Oelheim

Oelheim ist ein Ortsteil in der Gemeinde Edemissen im Landkreis Peine in Niedersachsen.

Oelheim
Gemeinde Edemissen
Koordinaten: 52° 23′ N, 10° 14′ O
Höhe: ca. 64 m ü. NHN
Eingemeindung: 1928
Postleitzahl: 31234
Vorwahl: 05176
Oelheim (Niedersachsen)
Oelheim (Niedersachsen)

Lage von Oelheim in Niedersachsen

Historische Tiefpumpe
Historische Tiefpumpe

Geographie

Der Ortsteil Oelheim liegt nördlich der Kreisstadt Peine zwischen den beiden Oberzentren Hannover und Braunschweig am Rande der Südheide.

Geschichte

Das Gebiet gehörte seit 1532 zur Gografschaft Edemissen im Amt Meinersen und wurde 1885 in den Landkreis Peine eingegliedert. Erst im Jahre 1881 erhielt der Wohnplatz seinen Namen „Ölheim“.

Bevölkerungs-
entwicklung
Jahr Einwohner
188569
189536
190550

Entscheidend für die Entstehung der Ortschaft wurde die Erdöllagerstätte, die sich auf verschiedene Schichten und Stufen der Erdformation verteilt und als „sekundäre Lagerstätte“ gilt. Bereits im 16. Jahrhundert wurden Teerkuhlen genannt, die von den Bewohnern der Umgebung in gewisser Weise schon „ausgebeutet“ wurden. Im 18. Jahrhundert berichtete der damalige Pfarrer Johann Heinrich Pape aus Edemissen, auch von den „Theerkuhlen“ und dem „Oischer Fett“ (Oedesser Fett), wie es die Edemissener Bevölkerung nannte. Der kurbraunschweig-lüneburgische Generalfeldmarschall Cuno Josua von Bülow (* 1658 auf Gut Abbensen; † 1733), ließ sich 1704, während des Spanischen Erbfolgekrieges, dieses Fett nach Brabant schicken und eine „Arzney“ daraus verfertigen, die seinen Männern gegen eine „wütende Seuche und erfrorene Glieder“ verabreicht wurde. Aber auch in Edemissen und Umgebung schätzte man die heilsame Wirkung des „Oischer Fettes“ für Mensch und Tier.

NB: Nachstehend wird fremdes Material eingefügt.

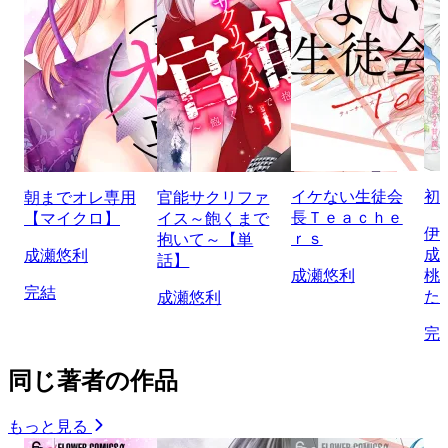
イケない生徒会
初
朝までオレ専用
官能サクリファ
長Ｔｅａｃｈｅ
【マイクロ】
イス～飽くまで
伊
ｒｓ
抱いて～【単
成
成瀬悠利
話】
成瀬悠利
桃
完結
た
成瀬悠利
完
同じ著者の作品
もっと見る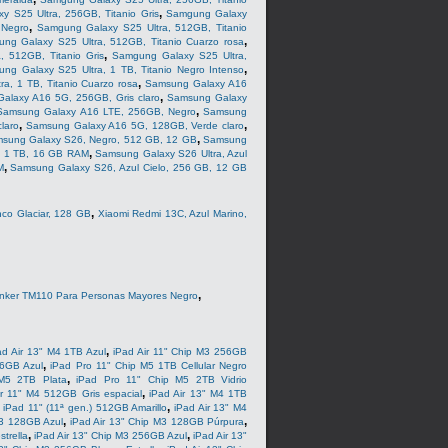
,
 S25 Ultra, 256GB, Titanio Gris
Samgung Galaxy
,
 Negro
Samgung Galaxy S25 Ultra, 512GB, Titanio
,
ng Galaxy S25 Ultra, 512GB, Titanio Cuarzo rosa
,
 512GB, Titanio Gris
Samgung Galaxy S25 Ultra,
,
ng Galaxy S25 Ultra, 1 TB, Titanio Negro Intenso
,
a, 1 TB, Titanio Cuarzo rosa
Samsung Galaxy A16
,
alaxy A16 5G, 256GB, Gris claro
Samsung Galaxy
,
Samsung Galaxy A16 LTE, 256GB, Negro
Samsung
,
,
laro
Samsung Galaxy A16 5G, 128GB, Verde claro
,
sung Galaxy S26, Negro, 512 GB, 12 GB
Samsung
,
, 1 TB, 16 GB RAM
Samsung Galaxy S26 Ultra, Azul
,
M
Samsung Galaxy S26, Azul Cielo, 256 GB, 12 GB
,
co Glaciar, 128 GB
Xiaomi Redmi 13C, Azul Marino,
,
nker TM110 Para Personas Mayores Negro
,
ad Air 13" M4 1TB Azul
iPad Air 11" Chip M3 256GB
,
56GB Azul
iPad Pro 11" Chip M5 1TB Cellular Negro
,
M5 2TB Plata
iPad Pro 11" Chip M5 2TB Vidrio
,
ir 11" M4 512GB Gris espacial
iPad Air 13" M4 1TB
,
,
iPad 11" (11ª gen.) 512GB Amarillo
iPad Air 13" M4
,
,
M3 128GB Azul
iPad Air 13" Chip M3 128GB Púrpura
,
,
trella
iPad Air 13" Chip M3 256GB Azul
iPad Air 13"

Im Jahr 1928 wurde ein Teil der Ortschaft zu Oedesse und ein anderer Teil zu Edemissen eingegliedert. 1965 erfolgte der Zusammenschluss der selbständigen Gemeinden Edemissen, Alvesse, Blumenhagen, Mödesse, Voigtholz-Ahlemissen zur Samtgemeinde Edemissen, der 1971 auch Oedesse angeschlossen wurde. Im Zuge der Gebietsreform in Niedersachsen kam es 1974 zur Bildung der Einheitsgemeinde Edemissen aus den Ortschaften der Samtgemeinde Edemissen und weiteren acht selbständigen Gemeinden.

Der Ölrausch

„Die Petroleumquellen in Oelheim“ (Hannover. Originalzeichnung von C. Grote);
handkolorierter Holzstich, Illustrirte Zeitung, 1881
Petroleum-Bohrwerke in Oelheim. Nach einer Skizze von Alfred Schütze, in: Die Gartenlaube, 1881
Bohrturm aus Oelheim, museal aufgestellt im Erdölmuseum Wietze

Hinweise auf ein Erdölvorkommen in der Umgebung von Edemissen vermuteten Fachleute im 19. Jahrhundert anhand von Berichten, in denen schon 1563/64 die sogenannten „Theerkuhlen“ erwähnt wurden. Die erste Erdölbohrung in Edemissen-Oedesse im Jahre 1862, war zugleich die dritte Bohrung im Auftrag der Königlichen Hannoverschen Regierung und wurde durch Georg Christian Konrad Hunäus durchgeführt. Sie erreichte eine Tiefe von 15 Meter und brachte nur eine geringe Ausbeute von wenigen Eimer Erdöl. Die abgedeckte Bohrung bestand bis in jüngster Zeit.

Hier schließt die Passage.